Problem description - Pictures are to be left out. Copy exactly, and only, the lines from the start of the entries below to the line with "Национальная экономика Беларуси", both included.

*** Block opens ***

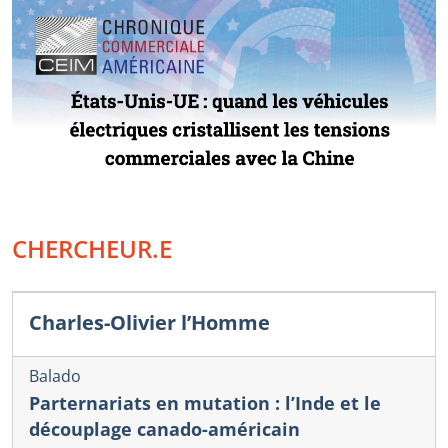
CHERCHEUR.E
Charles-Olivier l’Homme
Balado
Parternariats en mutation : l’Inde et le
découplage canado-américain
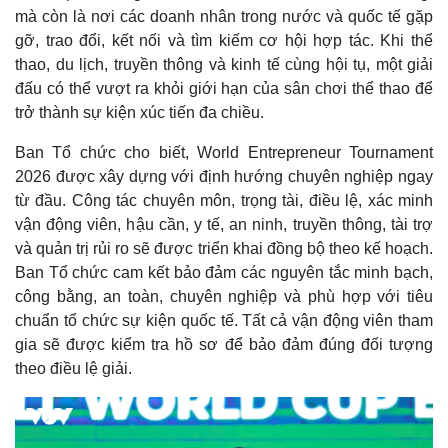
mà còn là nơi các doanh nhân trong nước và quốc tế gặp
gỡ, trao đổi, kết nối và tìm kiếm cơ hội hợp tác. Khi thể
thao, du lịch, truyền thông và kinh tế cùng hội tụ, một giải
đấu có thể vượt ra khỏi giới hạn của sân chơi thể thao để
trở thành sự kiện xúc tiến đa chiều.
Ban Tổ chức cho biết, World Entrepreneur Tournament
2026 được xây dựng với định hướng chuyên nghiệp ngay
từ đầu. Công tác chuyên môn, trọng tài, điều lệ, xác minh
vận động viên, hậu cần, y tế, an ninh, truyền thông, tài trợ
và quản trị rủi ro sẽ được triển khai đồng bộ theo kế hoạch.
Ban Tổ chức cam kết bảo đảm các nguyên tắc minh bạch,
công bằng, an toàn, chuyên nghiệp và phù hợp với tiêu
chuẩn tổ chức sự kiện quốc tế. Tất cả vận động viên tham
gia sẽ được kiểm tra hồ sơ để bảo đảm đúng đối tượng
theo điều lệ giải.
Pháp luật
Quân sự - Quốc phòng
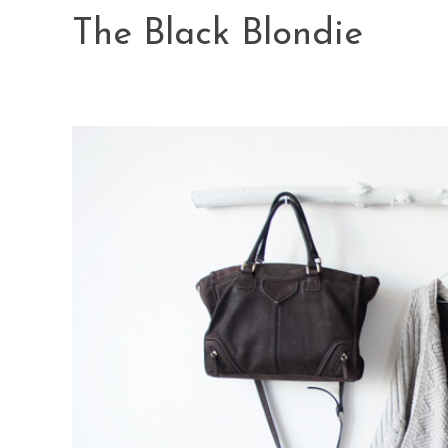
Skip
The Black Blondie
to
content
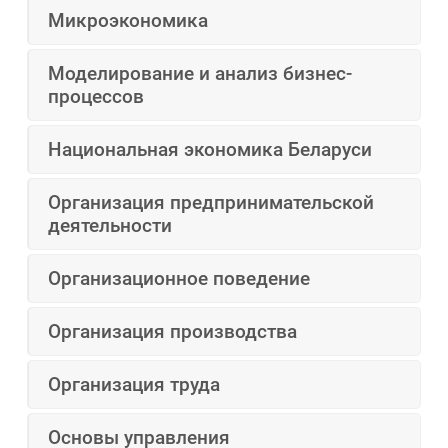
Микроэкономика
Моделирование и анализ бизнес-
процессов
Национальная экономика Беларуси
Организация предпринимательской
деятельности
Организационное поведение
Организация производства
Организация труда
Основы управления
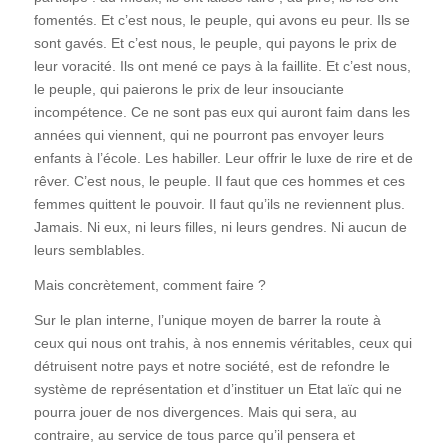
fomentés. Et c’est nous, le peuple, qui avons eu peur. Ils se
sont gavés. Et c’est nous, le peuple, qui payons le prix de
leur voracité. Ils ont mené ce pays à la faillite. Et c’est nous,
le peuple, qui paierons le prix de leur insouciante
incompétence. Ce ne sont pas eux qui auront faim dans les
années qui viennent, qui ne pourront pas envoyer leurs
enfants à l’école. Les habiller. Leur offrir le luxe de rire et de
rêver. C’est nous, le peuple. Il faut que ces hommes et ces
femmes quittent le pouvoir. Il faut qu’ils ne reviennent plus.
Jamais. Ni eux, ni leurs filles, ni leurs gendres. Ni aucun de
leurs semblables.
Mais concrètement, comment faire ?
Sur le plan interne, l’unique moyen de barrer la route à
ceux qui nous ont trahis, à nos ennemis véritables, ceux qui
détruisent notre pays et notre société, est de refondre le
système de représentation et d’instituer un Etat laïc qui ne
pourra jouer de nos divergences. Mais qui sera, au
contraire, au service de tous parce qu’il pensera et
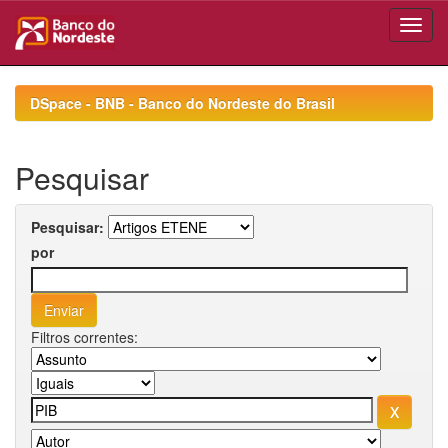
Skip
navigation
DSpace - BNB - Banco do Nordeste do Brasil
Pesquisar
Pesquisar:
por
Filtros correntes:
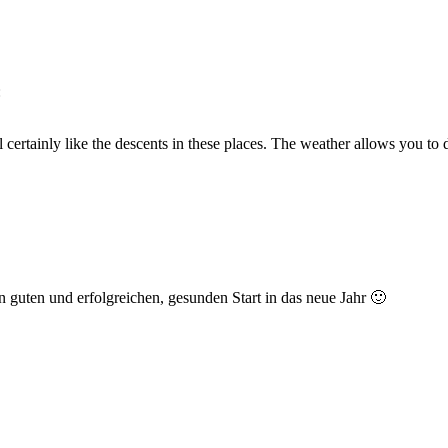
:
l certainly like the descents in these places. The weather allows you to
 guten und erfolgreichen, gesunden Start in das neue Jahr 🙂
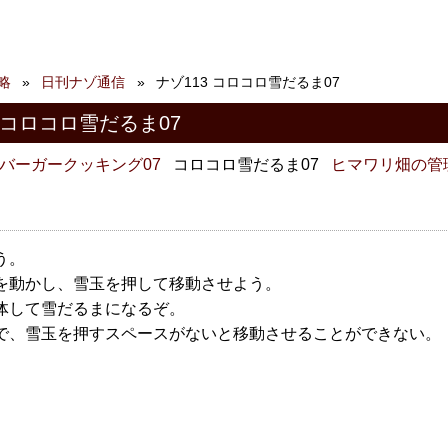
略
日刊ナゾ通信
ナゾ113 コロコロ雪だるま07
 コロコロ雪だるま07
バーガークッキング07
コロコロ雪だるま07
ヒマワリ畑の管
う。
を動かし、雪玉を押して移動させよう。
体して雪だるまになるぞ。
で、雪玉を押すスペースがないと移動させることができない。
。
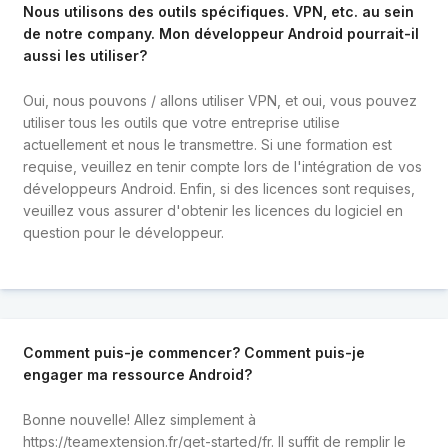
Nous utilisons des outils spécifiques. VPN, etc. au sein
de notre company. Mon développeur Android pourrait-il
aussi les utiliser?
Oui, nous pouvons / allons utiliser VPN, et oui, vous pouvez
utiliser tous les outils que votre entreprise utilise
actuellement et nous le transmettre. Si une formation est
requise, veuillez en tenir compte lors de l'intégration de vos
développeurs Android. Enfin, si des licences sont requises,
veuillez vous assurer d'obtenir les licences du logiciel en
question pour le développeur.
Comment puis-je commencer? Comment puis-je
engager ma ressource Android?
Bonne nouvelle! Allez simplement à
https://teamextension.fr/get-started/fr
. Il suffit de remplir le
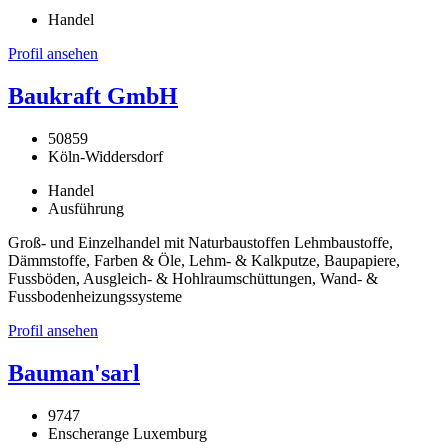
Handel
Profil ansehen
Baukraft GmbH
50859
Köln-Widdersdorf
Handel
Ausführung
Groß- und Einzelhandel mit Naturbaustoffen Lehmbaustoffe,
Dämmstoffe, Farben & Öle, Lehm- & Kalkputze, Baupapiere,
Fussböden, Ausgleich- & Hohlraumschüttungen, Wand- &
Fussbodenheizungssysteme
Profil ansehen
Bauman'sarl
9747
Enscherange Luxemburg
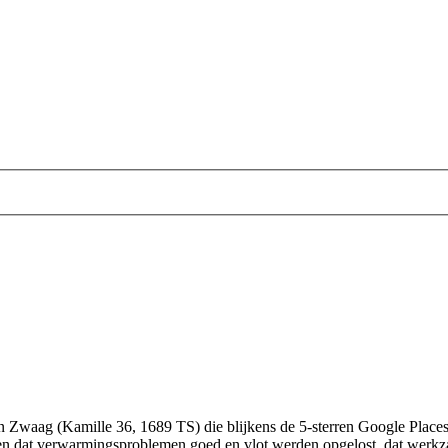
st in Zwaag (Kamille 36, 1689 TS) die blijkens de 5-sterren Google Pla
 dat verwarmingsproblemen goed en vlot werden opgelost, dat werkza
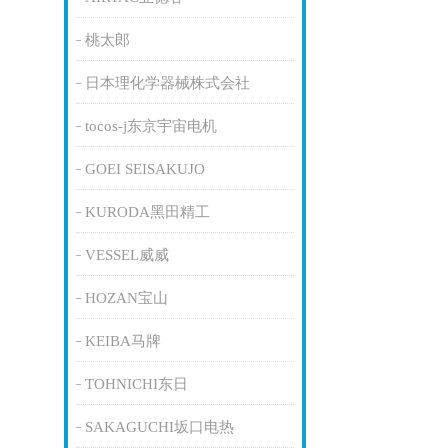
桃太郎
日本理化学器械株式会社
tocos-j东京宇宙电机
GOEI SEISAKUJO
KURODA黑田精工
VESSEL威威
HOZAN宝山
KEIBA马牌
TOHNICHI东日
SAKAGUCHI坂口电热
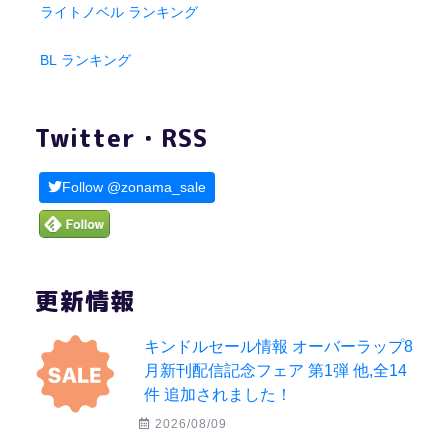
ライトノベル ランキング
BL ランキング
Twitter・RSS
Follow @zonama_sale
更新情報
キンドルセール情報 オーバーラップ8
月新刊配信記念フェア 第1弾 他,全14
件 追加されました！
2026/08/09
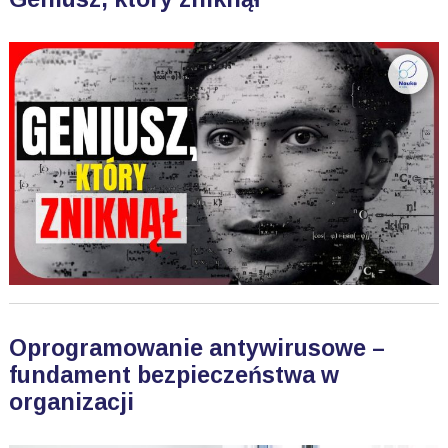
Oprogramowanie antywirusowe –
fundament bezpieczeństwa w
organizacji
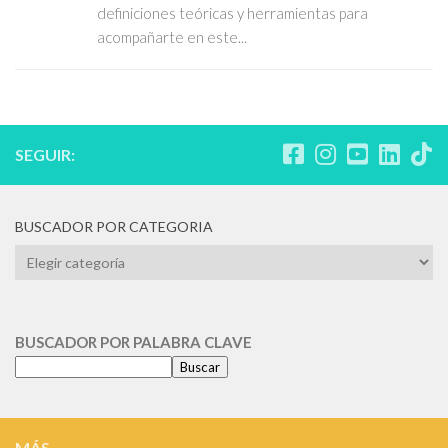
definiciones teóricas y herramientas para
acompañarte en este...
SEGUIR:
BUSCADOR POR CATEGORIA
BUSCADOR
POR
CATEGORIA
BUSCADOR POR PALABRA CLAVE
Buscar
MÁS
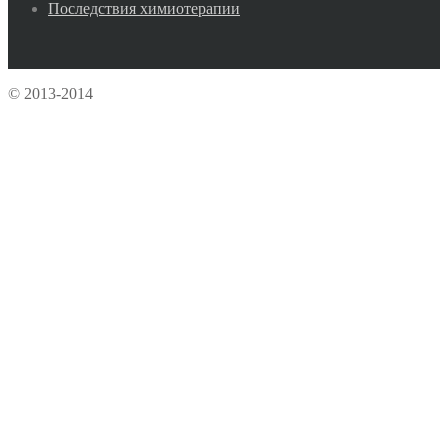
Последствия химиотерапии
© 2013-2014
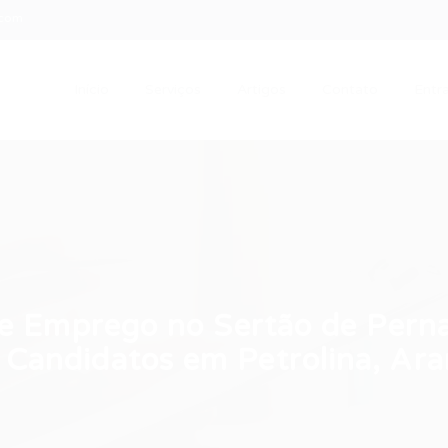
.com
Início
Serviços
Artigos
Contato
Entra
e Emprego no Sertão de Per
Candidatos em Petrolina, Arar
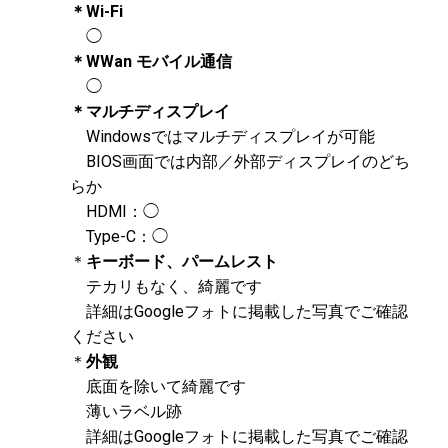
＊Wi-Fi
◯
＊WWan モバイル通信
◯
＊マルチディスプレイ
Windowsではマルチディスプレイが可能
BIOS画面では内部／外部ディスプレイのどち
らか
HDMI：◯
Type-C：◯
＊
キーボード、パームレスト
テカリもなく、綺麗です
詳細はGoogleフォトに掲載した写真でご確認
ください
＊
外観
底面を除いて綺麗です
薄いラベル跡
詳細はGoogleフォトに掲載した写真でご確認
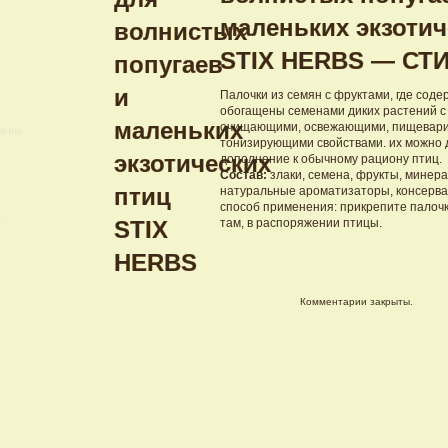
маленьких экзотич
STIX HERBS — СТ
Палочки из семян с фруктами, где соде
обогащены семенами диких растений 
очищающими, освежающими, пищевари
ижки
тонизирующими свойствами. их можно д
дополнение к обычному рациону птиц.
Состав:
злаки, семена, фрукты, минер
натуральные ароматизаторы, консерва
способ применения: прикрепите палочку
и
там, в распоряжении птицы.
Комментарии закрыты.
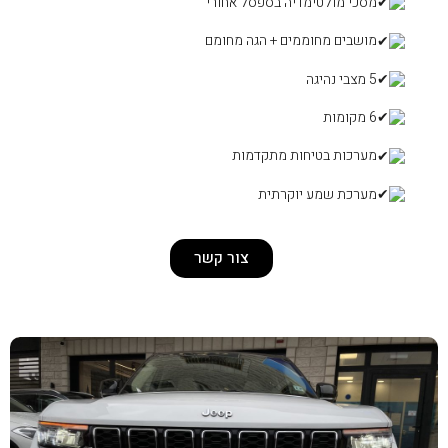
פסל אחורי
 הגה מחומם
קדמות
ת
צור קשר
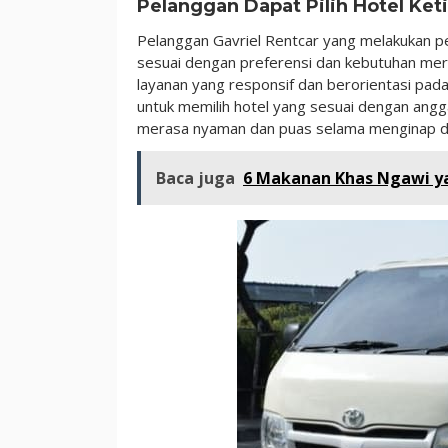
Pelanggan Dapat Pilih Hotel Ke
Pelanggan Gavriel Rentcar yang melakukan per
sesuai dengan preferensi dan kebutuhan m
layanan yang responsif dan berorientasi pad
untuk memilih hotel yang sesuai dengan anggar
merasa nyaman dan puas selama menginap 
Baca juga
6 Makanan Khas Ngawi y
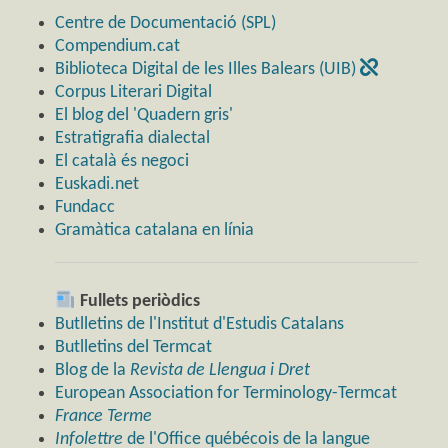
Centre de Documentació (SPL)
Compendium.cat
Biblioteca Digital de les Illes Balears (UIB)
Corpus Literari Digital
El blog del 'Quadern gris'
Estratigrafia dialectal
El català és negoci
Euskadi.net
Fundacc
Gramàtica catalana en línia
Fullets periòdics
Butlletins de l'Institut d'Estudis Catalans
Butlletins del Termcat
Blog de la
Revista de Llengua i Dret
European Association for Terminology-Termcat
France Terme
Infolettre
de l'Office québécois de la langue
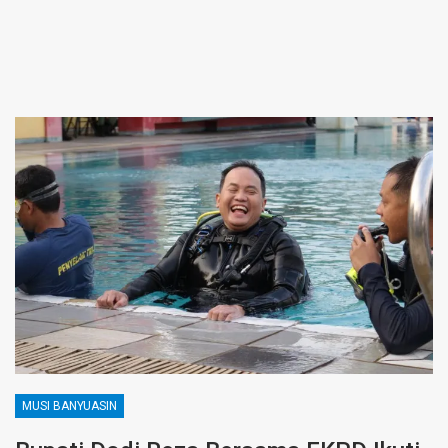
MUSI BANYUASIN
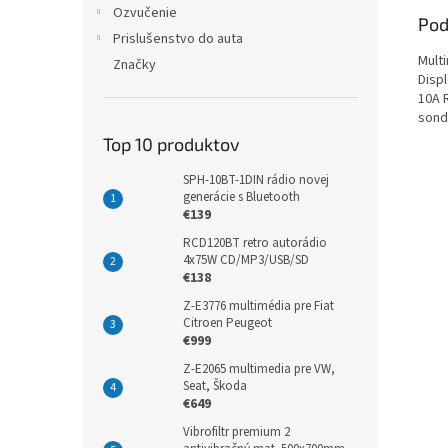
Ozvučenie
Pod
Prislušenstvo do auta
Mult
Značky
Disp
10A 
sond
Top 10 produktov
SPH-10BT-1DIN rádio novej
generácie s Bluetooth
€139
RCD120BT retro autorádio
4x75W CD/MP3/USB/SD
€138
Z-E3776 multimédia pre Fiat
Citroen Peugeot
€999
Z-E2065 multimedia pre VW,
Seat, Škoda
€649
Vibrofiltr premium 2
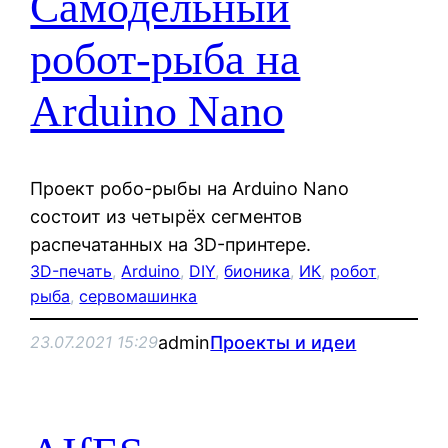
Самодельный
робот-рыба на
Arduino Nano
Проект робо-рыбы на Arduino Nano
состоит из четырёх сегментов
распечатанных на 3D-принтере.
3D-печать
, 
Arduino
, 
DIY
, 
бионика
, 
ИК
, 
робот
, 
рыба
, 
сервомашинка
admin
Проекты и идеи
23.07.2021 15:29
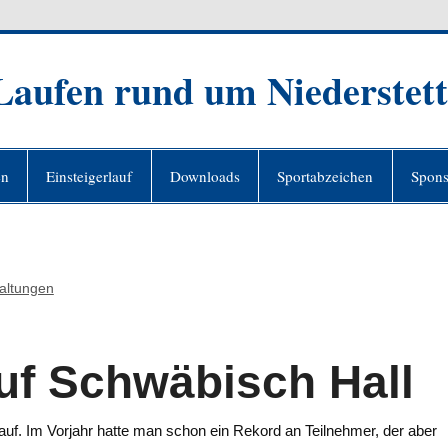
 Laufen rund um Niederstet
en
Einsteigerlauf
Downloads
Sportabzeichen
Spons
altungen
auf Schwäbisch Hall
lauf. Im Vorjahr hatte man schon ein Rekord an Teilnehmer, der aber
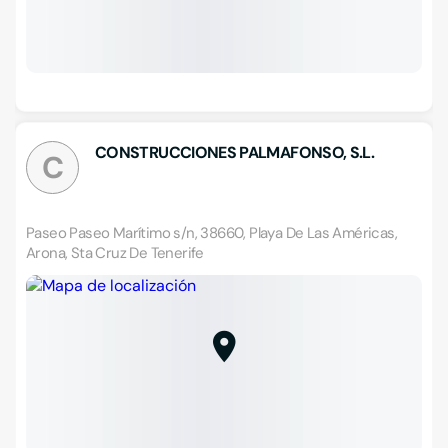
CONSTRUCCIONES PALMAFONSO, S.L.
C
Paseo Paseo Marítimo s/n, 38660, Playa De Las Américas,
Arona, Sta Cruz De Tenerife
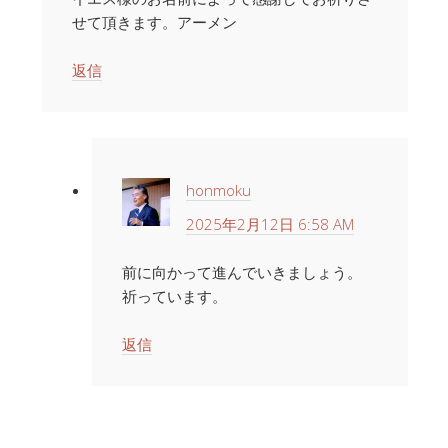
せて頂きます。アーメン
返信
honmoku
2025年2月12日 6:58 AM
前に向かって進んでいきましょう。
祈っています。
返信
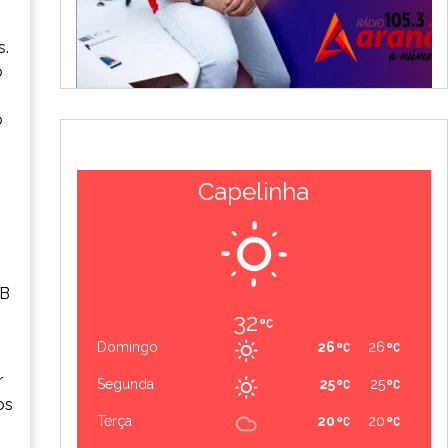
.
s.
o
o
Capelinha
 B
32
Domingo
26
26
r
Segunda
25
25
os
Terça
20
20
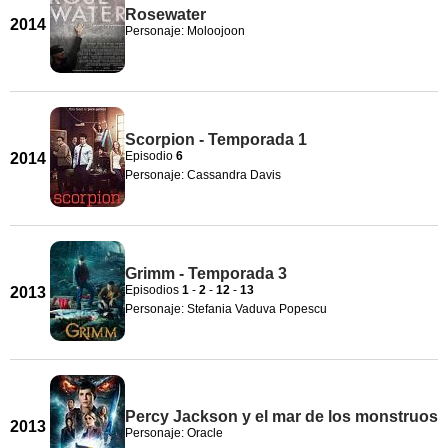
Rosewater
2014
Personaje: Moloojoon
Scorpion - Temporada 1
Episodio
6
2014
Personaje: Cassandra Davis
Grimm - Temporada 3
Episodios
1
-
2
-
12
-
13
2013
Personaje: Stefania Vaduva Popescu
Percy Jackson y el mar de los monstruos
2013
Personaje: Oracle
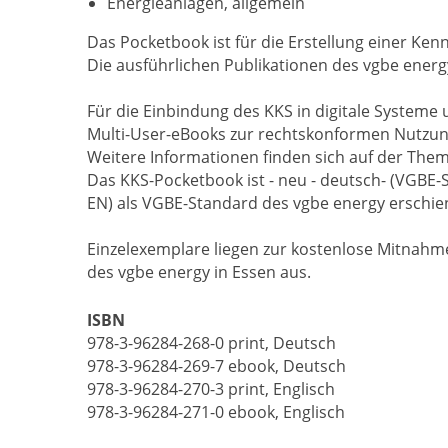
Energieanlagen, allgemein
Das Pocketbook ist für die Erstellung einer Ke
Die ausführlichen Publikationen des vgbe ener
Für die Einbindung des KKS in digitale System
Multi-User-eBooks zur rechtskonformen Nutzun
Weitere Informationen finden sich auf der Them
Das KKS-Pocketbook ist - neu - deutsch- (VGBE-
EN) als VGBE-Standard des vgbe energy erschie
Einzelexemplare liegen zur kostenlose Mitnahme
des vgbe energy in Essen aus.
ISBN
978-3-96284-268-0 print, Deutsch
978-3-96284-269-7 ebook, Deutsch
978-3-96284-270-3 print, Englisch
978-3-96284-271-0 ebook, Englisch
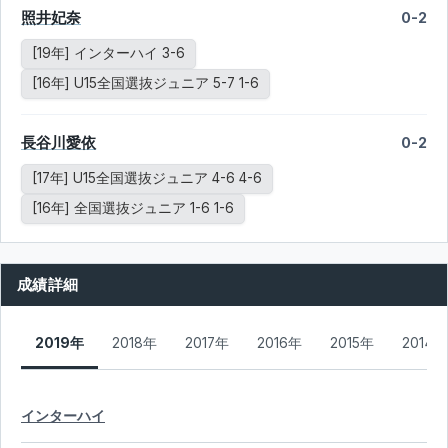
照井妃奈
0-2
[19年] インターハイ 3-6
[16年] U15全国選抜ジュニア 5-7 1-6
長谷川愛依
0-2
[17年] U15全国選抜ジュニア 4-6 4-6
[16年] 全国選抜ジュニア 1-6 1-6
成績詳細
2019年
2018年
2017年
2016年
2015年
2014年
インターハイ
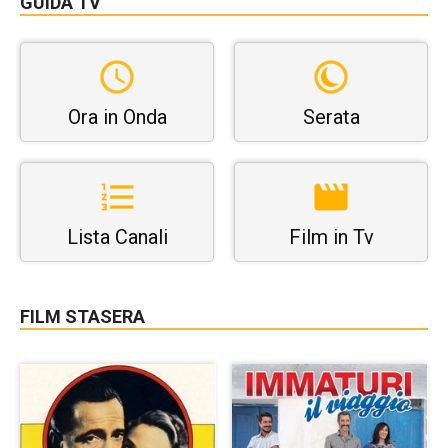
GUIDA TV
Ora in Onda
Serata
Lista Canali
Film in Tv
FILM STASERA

*** Block closes ***

Solution to the problem -
CHERCHEUR.E
Charles-Olivier l’Homme
Balado
Parternariats en mutation : l’Inde et le
découplage canado-américain
mà còn là nơi các doanh nhân trong nước và quốc tế gặp
gỡ, trao đổi, kết nối và tìm kiếm cơ hội hợp tác. Khi thể
thao, du lịch, truyền thông và kinh tế cùng hội tụ, một giải
đấu có thể vượt ra khỏi giới hạn của sân chơi thể thao để
trở thành sự kiện xúc tiến đa chiều.
Ban Tổ chức cho biết, World Entrepreneur Tournament
2026 được xây dựng với định hướng chuyên nghiệp ngay
từ đầu. Công tác chuyên môn, trọng tài, điều lệ, xác minh
vận động viên, hậu cần, y tế, an ninh, truyền thông, tài trợ
và quản trị rủi ro sẽ được triển khai đồng bộ theo kế hoạch.
Ban Tổ chức cam kết bảo đảm các nguyên tắc minh bạch,
công bằng, an toàn, chuyên nghiệp và phù hợp với tiêu
chuẩn tổ chức sự kiện quốc tế. Tất cả vận động viên tham
gia sẽ được kiểm tra hồ sơ để bảo đảm đúng đối tượng
theo điều lệ giải.
Pháp luật
Quân sự - Quốc phòng
Skip
The Black Blondie
to
content
Микроэкономика
Моделирование и анализ бизнес-
процессов
Национальная экономика Беларуси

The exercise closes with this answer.